Researchers 'Trap' Frontrunning Bots Spying On Ethereum Transactions
It is critical to understand malicious software known as frontrunning bots that spy on other people’s crypto transactions in order to make hefty profits at others’ expense, according to mobile wallet maker ZenGo. Only then, developers could build more secure systems.
One popular example of frontrunning involves exchange bids.

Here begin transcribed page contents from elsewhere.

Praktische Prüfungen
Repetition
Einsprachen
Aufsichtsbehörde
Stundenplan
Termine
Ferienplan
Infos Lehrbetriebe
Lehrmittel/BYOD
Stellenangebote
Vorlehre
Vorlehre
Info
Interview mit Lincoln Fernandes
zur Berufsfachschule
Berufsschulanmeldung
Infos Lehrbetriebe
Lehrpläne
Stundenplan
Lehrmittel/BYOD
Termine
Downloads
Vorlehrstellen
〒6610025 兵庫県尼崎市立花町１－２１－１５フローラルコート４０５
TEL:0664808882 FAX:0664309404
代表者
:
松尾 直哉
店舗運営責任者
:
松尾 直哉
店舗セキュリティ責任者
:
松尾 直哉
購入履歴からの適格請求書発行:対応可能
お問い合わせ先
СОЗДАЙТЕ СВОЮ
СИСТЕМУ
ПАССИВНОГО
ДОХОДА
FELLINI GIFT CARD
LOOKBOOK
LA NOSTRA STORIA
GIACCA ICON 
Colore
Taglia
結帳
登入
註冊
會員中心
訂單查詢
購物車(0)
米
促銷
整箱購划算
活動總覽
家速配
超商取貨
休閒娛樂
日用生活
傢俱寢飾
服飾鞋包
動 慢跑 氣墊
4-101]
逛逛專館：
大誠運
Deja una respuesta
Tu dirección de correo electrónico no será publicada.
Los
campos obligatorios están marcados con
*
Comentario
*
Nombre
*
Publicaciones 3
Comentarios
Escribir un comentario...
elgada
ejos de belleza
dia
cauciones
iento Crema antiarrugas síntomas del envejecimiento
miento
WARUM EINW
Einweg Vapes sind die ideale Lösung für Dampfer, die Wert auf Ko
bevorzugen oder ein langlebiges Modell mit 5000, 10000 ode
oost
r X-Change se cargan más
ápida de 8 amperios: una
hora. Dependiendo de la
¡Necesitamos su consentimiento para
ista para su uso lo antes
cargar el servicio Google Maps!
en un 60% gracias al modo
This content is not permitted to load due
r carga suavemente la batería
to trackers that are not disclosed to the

“Say someone is about to buy a huge amount of ETH on Uniswap, enough to drive the price of ETH up. One way to benefit from this scenario is to put a transaction to buy ETH just before this huge amount of ETH is purchased, while the price remains lower. Then, right after the price spikes, sell the ETH for a profit,” the researchers said in their latest report. “In addition to this arbitrage example, frontrunning many other transactions can also be valuable, including liquidations, buying rare NFTs, or simple user mistakes.”
To study the bots’ behavior, ZenGo’s researchers “trapped” them with small amounts of locked crypto. They then evaluated how efficient the predators were at capturing the bait, and what was the likeliness of a transaction to get hunted down. This also provided the company’s team with an opportunity to test different ways to evade the bots.
The first trap to be seized by a frontrunning bot, worth ETH 0.035 (USD 21), was preyed upon within three minutes. Another bounty of ETH 0.055 was frontrunned by a different bot in a matter of seconds. Finally, a ETH 0.05 trap was set, but the researchers were able to extract the funds successfully.
“The combination of an Owned proxy that only enabled the owner to forward transactions prevented both frontrunners from successfully parsing the data and taking the profit for themselves,” according to the report. “Perhaps the requirement to only allow the call to be executed by the contract owner or the fact the funds were sent to a different target than the calling contract helped avoid a frontrunning attempt.”
However, they admitted that most likely, there are far more sophisticated bots that were simply not interested in taking a risk for such a small profit.
The “scary reality right now is that if there is some call to a contract yielding a profit that anyone can call, even if it is very obscure, it’s highly likely some frontrunning bot will try and take it first,” they concluded.